お金を貸してくれ。と言ってくれているのだと

思っていたのに…女の子と連絡する為。

少し彼から離れたこの1ヶ月半は

私にとっても良い期間なのかもしれない。


私が処分するのはなんだかやるせなくて

紙袋に思い出の品を全て詰め込んで

彼の家まで持っていた。

これでお終いにしよう。

ただ、会ってしまうと求めてしまいそうで

怖かった…ドキドキして、緊張して

彼の家路を歩くのは

これで最後だと思ったらどこか悲しくなった…


今日で卒業するね。

そう言った私を抱き締めたのは彼で

もう一度チャンスをくれ。

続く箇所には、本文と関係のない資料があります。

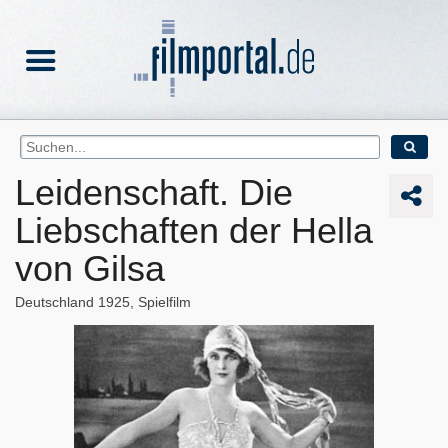
Leidenschaft. Die
Liebschaften der Hella
von Gilsa
Deutschland
1925
Spielfilm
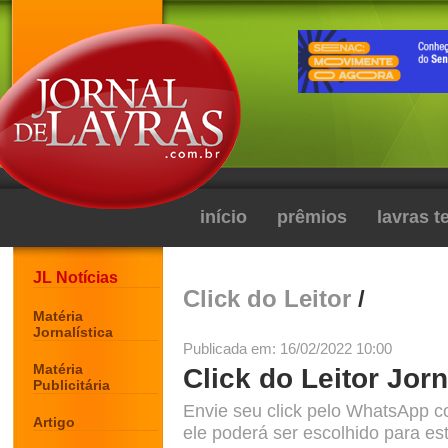
início
prêmios
lavras 
JL Notícias
Click do Leitor
/
Matéria
Jornalística
Publicada em: 16/02/2022 10:00
Matéria
Click do Leitor Jorn
Publicitária
Envie seu click pelo WhatsApp c
Artigo
ele poderá ser escolhido para est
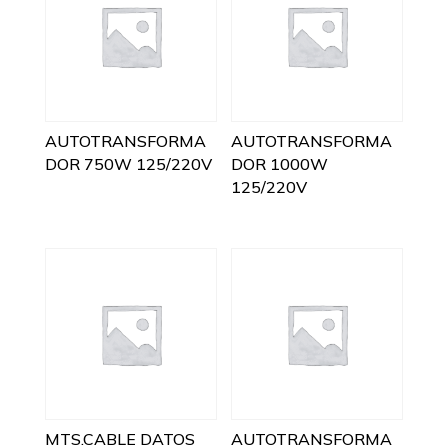
AUTOTRANSFORMA
AUTOTRANSFORMA
DOR 750W 125/220V
DOR 1000W
125/220V
MTS.CABLE DATOS
AUTOTRANSFORMA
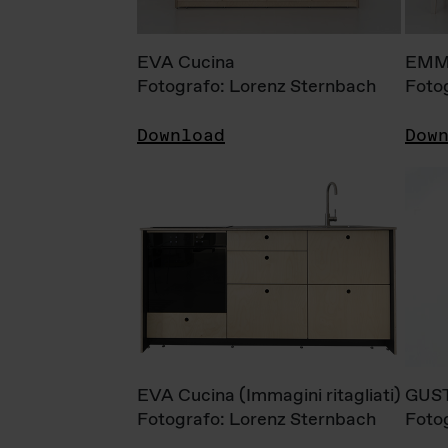
EVA Cucina
EMM
Fotografo: Lorenz Sternbach
Foto
Download
Dow
EVA Cucina (Immagini ritagliati)
GUS
Fotografo: Lorenz Sternbach
Foto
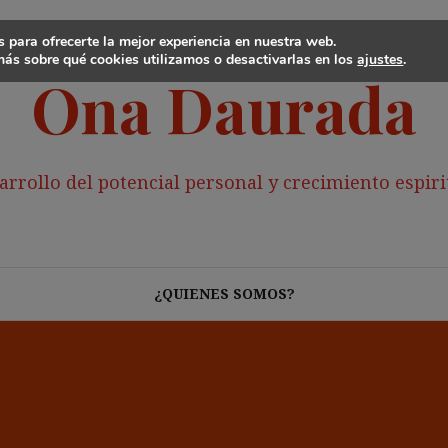
 para ofrecerte la mejor experiencia en nuestra web.
ás sobre qué cookies utilizamos o desactivarlas en los
ajustes
.
Ona Daurada
arrollo del potencial personal y crecimiento espiri
¿QUIENES SOMOS?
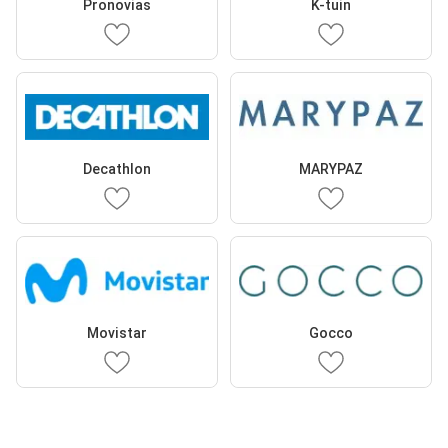
Pronovias
K-tuin
Decathlon
MARYPAZ
Movistar
Gocco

と言った彼に

私ってバカだよね…

一から始めよ?って言ったのは

きっと本心だ。


当たり前になっていた約4年間付き合った

私たちが一から始める…

それはやっぱり難しかった。

私が我慢すればもう一度昔みたいに…と

願ったのがいけなかったの?

チャンスをくれ。と言った最愛の彼の言葉を

信じたのがダメだっの?

だって…信じていたから…信じたかったから

私に全てを捧げてくれた彼に

全てを捧げたかった。



でもそれが全て重荷だったんだよね

縛ってしまっていた彼の自由を解き放てるには

たった一言、私が『もう大丈夫』と言うだけだったのにね


約4年間。私の高校生活は

あなたとの思い出しかありません。

ねぇ?私と居て幸せでしたか?

私は、とてもとても、幸せでした。



いつか、を2人で作った物語は覚えていますか?


いつか、小さなアパートで2人で過ごして

いつか、2人の思い出たくさんにした後

いつか、2人の間に子供が出来て

少し狭いね。なんて笑って過ごすの

そんないつかはお前と、俺の夢。

いつか、叶えような。


と、言ってくれた言葉は

今でも私にとって忘れられない思い出です。